I think you're going to get mostly the slippery slope argument here with regards to free speech, and I'm not sure I won't deliver it either. I am torn on this issue because I do believe in unfettered free speech, yet I can see where restrictions could be beneficial. The problem lies in those who decide upon and administer such restrictions.
The hard part, quite simply, is human society - it does not yet seem evolved enough to be able to have any kind of power and use it wisely. Once we organize, in the form of governments, religions, and other institutions, we become corrupted (and stupid!). Of all the animals on the planet, we have the most in common with the political animal, and thus, cannot be trusted with such decisions.
Better to leave them wide open than not.
"I personally wonder if anything that this kid was preaching in this video was an original thought." Tom
Well, wonder no more!
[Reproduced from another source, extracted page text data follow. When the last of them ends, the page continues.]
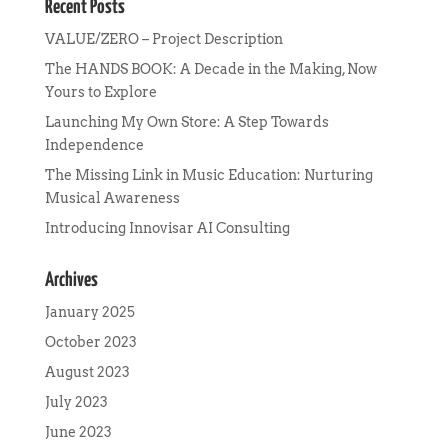
Recent Posts
VALUE/ZERO – Project Description
The HANDS BOOK: A Decade in the Making, Now
Yours to Explore
Launching My Own Store: A Step Towards
Independence
The Missing Link in Music Education: Nurturing
Musical Awareness
Introducing Innovisar AI Consulting
Archives
January 2025
October 2023
August 2023
July 2023
June 2023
Of course he's not having original thoughts, unless you consider the bible to be original, in which case, he's only have biblical thoughts. :-)
"If hate is learned, then it lies on the shoulders of our schools, church officials..." Mannino
Let's stop right there, at church officials. Where on earth do you think christians learn their hate? From church officials, who learn it from the "good" book they study and find to be infallible. What needs to be addressed is the religion these teenagers espouse, because as long as you defend their religion, you're defending their beliefs and thus their hate.
The bible DOES teach hate towards homosexuals (among others, like women), and these teenagers are well within their "rights" as believers to hate as well. Tackle the religion and you tackle the hate.
Dina - you can't just change christianity, modernize it, and take out certain things you don't like. What exactly is the point of believing in the religion if you don't believe what it teaches? If you don't like what much of the bible has to say, as I would hope you don't, then why change it? Why not, instead, adopt your own belief system rather than adapt a belief system to your own?
Sounds to me like you can think well enough on your own, as most liberals and moderates can. Which is why I'm so mystified over the defense of the bible by these same people who can obviously discern right from wrong based on their own conscience and sense of integrity. Relying on superstition originating from ancient books is so NOT modern, so NOT scientific, and so very NOT necessary.
My apologies to everyone for being a bit off topic, but Michael has spurned me on. Just for the sake of establishing credibility with you, Michael, my 46-year old breasts are still firmly planted on my chest, but then, I never had children, and I apparently have good genes. One was within my control, the other not so much.
I'm amused that you dropped a few pounds so women will find you attractive, yet you post a picture of yourself with a cancer stick hanging out of your mouth! If you hadn't told us you're 52, I would have guessed more around 65. No doubt the weight loss couldn't address the damage done through smoking, but then, aesthetics don't have as much of an impact on how men see themselves, does it?
And therein lays the crux of the issue, in my opinion. Men, of all ages and level of attractiveness, seem to think that having a penis between their legs qualifies them as infinitely desirable to all women, while women must conform to a strict standard of beauty regardless of age. Maybe it's the fact you can hold your sex in your hand and feel powerful while doing it that all women must surely suffer the envy of not being able to do so themselves; hence, your built-in desirability.
Just a wild guess, of course, based on the frequent observation that some of the most loathsome men, both physically and mentally, have an over-bloated sense of themselves, as if their heads swell in direct relation and proportion to their erections.